# The data:

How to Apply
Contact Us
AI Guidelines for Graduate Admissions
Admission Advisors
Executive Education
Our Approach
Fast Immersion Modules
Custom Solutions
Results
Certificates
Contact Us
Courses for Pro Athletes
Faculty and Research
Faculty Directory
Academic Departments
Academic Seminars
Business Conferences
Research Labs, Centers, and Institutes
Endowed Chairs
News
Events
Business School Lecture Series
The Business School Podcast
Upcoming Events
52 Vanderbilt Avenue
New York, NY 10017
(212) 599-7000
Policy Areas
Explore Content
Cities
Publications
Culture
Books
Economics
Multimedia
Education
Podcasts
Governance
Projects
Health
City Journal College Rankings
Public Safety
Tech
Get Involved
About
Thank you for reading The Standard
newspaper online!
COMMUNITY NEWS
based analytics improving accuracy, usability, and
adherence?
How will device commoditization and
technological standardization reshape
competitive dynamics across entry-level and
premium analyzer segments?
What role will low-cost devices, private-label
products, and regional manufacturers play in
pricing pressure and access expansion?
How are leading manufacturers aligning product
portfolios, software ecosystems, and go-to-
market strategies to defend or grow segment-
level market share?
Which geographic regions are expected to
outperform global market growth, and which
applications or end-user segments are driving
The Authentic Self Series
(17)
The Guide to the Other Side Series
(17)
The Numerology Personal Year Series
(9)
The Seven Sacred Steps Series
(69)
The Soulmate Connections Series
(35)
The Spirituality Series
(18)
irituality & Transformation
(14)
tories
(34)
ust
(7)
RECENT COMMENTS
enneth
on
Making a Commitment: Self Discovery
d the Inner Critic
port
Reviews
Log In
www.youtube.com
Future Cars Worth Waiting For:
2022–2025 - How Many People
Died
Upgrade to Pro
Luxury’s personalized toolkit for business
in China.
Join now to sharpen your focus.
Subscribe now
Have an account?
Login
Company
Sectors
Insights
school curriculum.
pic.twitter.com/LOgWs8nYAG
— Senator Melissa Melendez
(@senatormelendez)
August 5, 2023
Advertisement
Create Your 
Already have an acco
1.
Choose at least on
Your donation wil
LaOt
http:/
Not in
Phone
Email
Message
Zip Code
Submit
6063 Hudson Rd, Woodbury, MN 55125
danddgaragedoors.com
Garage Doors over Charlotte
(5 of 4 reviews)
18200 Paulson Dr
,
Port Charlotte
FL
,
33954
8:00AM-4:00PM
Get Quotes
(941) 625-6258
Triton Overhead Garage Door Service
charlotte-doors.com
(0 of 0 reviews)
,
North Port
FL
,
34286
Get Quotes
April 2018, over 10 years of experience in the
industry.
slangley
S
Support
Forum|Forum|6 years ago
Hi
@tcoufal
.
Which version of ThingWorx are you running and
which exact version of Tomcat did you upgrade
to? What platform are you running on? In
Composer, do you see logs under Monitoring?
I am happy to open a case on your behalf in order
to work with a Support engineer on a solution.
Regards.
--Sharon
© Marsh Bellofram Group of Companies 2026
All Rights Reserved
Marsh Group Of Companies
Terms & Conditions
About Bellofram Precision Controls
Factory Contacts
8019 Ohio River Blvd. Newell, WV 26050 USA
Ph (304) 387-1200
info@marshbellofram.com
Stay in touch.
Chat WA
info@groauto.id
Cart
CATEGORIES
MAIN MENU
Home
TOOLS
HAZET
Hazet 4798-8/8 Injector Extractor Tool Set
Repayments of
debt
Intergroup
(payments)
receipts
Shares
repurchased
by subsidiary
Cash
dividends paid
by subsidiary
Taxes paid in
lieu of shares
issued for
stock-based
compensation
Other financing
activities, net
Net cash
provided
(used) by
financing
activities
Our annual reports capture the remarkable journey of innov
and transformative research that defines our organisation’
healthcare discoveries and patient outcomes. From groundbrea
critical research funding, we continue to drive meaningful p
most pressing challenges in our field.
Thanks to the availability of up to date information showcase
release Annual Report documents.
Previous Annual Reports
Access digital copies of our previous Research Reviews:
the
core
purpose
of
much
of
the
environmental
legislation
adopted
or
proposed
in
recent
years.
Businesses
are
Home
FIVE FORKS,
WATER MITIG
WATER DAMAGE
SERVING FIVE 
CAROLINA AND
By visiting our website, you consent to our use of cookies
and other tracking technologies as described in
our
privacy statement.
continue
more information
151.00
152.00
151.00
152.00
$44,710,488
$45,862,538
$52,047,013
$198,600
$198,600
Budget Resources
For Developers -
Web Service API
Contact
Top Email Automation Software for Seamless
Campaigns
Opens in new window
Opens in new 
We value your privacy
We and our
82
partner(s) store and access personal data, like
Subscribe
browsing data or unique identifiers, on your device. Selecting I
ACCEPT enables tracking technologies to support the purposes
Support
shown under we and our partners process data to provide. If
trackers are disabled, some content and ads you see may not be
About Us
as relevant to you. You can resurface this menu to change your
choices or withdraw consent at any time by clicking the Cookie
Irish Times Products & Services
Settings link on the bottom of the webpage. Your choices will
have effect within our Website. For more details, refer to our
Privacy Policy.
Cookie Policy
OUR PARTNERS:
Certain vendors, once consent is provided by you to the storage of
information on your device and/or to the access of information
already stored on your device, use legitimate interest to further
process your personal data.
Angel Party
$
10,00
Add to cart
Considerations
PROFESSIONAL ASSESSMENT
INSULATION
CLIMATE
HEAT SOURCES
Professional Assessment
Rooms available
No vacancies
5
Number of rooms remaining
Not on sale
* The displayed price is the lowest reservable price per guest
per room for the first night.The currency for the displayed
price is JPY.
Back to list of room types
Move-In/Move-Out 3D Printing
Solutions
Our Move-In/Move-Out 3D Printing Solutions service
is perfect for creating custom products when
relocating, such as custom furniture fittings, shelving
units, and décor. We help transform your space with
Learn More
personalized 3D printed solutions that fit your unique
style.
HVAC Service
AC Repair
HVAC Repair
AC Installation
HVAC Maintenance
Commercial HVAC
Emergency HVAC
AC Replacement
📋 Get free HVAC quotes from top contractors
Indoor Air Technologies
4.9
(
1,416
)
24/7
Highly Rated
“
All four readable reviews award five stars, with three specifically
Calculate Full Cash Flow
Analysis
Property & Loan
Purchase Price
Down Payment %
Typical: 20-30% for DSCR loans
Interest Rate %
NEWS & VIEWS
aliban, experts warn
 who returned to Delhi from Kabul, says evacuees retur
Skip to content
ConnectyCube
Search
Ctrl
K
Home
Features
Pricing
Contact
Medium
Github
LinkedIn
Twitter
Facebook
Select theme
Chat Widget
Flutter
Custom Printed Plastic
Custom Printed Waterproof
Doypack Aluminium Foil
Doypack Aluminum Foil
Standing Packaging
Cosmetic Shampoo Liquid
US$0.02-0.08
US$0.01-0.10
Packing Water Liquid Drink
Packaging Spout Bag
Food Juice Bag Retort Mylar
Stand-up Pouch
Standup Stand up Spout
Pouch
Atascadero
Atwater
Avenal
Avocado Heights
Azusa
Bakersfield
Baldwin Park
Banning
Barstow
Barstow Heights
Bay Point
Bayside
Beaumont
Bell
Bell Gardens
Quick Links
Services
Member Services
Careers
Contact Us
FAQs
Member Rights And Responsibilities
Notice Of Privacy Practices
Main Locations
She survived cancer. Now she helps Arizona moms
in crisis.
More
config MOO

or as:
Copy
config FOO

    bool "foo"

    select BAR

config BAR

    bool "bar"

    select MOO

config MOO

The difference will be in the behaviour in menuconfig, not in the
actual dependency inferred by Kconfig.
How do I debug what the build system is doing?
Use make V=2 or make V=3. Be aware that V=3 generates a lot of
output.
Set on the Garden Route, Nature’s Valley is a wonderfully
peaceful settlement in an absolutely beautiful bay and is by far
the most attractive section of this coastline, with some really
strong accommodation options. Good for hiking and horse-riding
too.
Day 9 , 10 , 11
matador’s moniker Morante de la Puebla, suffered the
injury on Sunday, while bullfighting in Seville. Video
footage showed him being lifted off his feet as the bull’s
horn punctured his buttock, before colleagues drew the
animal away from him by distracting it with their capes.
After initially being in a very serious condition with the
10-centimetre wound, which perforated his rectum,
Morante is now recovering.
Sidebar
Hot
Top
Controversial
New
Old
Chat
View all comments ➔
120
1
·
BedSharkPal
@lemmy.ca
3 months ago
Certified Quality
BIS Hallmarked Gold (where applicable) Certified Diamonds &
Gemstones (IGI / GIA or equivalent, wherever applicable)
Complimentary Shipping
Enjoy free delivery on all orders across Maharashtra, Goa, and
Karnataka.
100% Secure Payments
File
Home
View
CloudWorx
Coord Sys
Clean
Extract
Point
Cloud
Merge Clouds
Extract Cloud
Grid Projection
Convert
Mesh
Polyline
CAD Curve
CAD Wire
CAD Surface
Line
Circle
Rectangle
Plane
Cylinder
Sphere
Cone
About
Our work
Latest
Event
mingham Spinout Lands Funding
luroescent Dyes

# Aim of the exercise:
Considering the records above, count the lines where the string "continue" occurs and return that number alone.

# Exercise response:
2